** Task instructions **
Take the line that contains "Safety Goggles (140, 1189)" as the first line and the final line of the records as the last; return exactly those lines and the lines between.

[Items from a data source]
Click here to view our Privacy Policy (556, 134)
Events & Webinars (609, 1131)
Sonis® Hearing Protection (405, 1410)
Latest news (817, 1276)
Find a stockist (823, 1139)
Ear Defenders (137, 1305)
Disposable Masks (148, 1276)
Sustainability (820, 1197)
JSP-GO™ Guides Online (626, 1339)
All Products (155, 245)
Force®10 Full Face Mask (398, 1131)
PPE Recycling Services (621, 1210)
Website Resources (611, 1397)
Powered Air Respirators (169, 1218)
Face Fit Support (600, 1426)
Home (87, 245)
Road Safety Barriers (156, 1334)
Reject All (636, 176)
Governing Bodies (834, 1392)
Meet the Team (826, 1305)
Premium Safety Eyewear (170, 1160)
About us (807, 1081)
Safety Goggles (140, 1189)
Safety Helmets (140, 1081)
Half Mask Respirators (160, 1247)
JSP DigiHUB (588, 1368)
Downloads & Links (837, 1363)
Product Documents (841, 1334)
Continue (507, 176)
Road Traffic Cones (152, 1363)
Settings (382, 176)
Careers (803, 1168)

** Response to the exercise **
Safety Goggles (140, 1189)
Safety Helmets (140, 1081)
Half Mask Respirators (160, 1247)
JSP DigiHUB (588, 1368)
Downloads & Links (837, 1363)
Product Documents (841, 1334)
Continue (507, 176)
Road Traffic Cones (152, 1363)
Settings (382, 176)
Careers (803, 1168)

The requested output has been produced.